┌─ Material provided

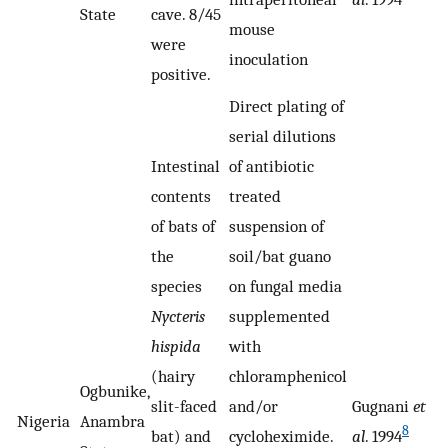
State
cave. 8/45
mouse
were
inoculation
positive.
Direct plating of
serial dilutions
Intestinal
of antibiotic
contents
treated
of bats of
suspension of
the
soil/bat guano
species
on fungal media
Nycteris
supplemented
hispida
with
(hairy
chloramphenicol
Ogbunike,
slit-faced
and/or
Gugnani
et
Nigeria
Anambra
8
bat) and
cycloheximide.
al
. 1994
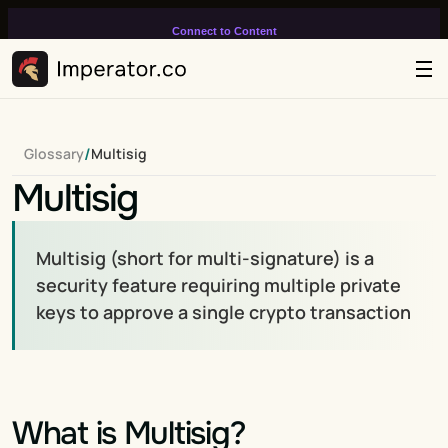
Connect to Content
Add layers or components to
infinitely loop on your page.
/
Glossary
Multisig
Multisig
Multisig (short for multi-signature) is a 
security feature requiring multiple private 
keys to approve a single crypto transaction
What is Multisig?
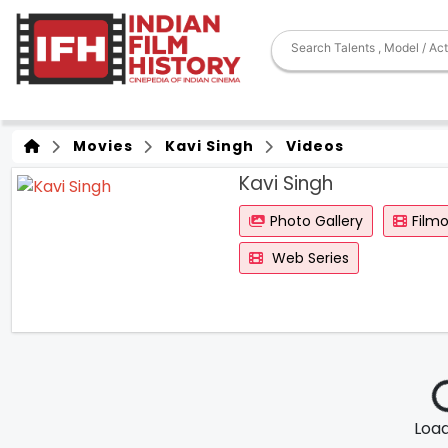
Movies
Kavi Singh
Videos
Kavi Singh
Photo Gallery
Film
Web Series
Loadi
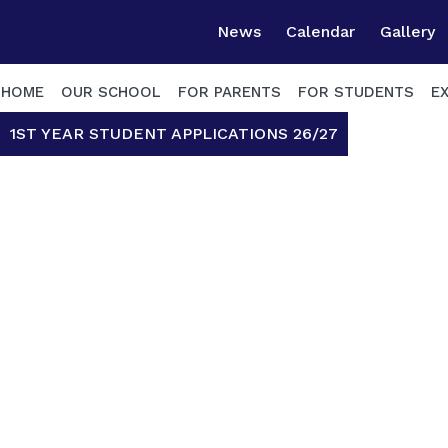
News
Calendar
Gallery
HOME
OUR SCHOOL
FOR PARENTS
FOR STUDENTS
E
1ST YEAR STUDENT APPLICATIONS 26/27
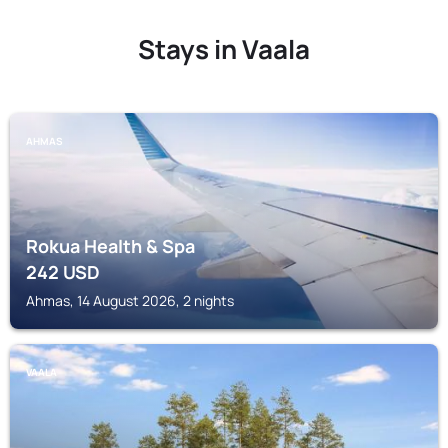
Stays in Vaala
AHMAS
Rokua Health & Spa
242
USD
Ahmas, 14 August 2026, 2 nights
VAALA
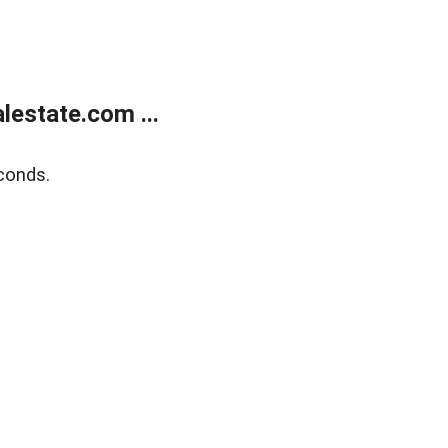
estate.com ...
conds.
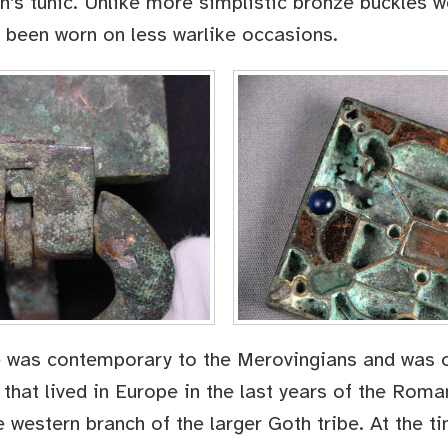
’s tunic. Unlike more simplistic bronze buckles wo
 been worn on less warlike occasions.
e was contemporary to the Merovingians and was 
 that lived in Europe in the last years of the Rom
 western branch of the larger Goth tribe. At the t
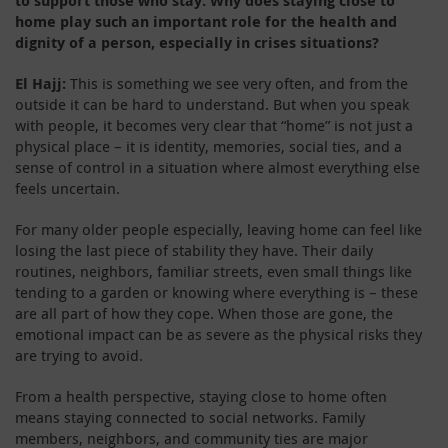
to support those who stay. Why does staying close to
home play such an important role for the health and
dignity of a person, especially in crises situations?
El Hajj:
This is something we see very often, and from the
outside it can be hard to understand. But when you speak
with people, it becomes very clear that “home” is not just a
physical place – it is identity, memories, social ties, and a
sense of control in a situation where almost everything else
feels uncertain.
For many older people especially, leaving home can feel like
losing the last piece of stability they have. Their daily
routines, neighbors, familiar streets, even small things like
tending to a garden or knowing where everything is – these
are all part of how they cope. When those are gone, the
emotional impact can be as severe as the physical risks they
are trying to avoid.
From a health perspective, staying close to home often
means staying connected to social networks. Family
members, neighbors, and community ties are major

└─

> Action item: When you copy the entries above, reproduce each line exactly and leave out any pictures.

> Expected answer:
State
cave. 8/45
mouse
were
inoculation
positive.
Direct plating of
serial dilutions
Intestinal
of antibiotic
contents
treated
of bats of
suspension of
the
soil/bat guano
species
on fungal media
Nycteris
supplemented
hispida
with
(hairy
chloramphenicol
Ogbunike,
slit-faced
and/or
Gugnani
et
Nigeria
Anambra
8
bat) and
cycloheximide.
al
. 1994
Connect to Content
Add layers or components to
infinitely loop on your page.
/
Glossary
Multisig
Multisig
Multisig (short for multi-signature) is a 
security feature requiring multiple private 
keys to approve a single crypto transaction
What is Multisig?
Movies
Kavi Singh
Videos
Kavi Singh
Photo Gallery
Film
Web Series
Loadi
News
Calendar
Gallery
HOME
OUR SCHOOL
FOR PARENTS
FOR STUDENTS
E
1ST YEAR STUDENT APPLICATIONS 26/27
Stays in Vaala
AHMAS
Rokua Health & Spa
242
USD
Ahmas, 14 August 2026, 2 nights
VAALA
estate.com ...
conds.
’s tunic. Unlike more simplistic bronze buckles wo
 been worn on less warlike occasions.
e was contemporary to the Merovingians and was 
 that lived in Europe in the last years of the Rom
 western branch of the larger Goth tribe. At the t
to support those who stay. Why does staying close to
home play such an important role for the health and
dignity of a person, especially in crises situations?
El Hajj:
This is something we see very often, and from the
outside it can be hard to understand. But when you speak
with people, it becomes very clear that “home” is not just a
physical place – it is identity, memories, social ties, and a
sense of control in a situation where almost everything else
feels uncertain.
For many older people especially, leaving home can feel like
losing the last piece of stability they have. Their daily
routines, neighbors, familiar streets, even small things like
tending to a garden or knowing where everything is – these
are all part of how they cope. When those are gone, the
emotional impact can be as severe as the physical risks they
are trying to avoid.
From a health perspective, staying close to home often
means staying connected to social networks. Family
members, neighbors, and community ties are major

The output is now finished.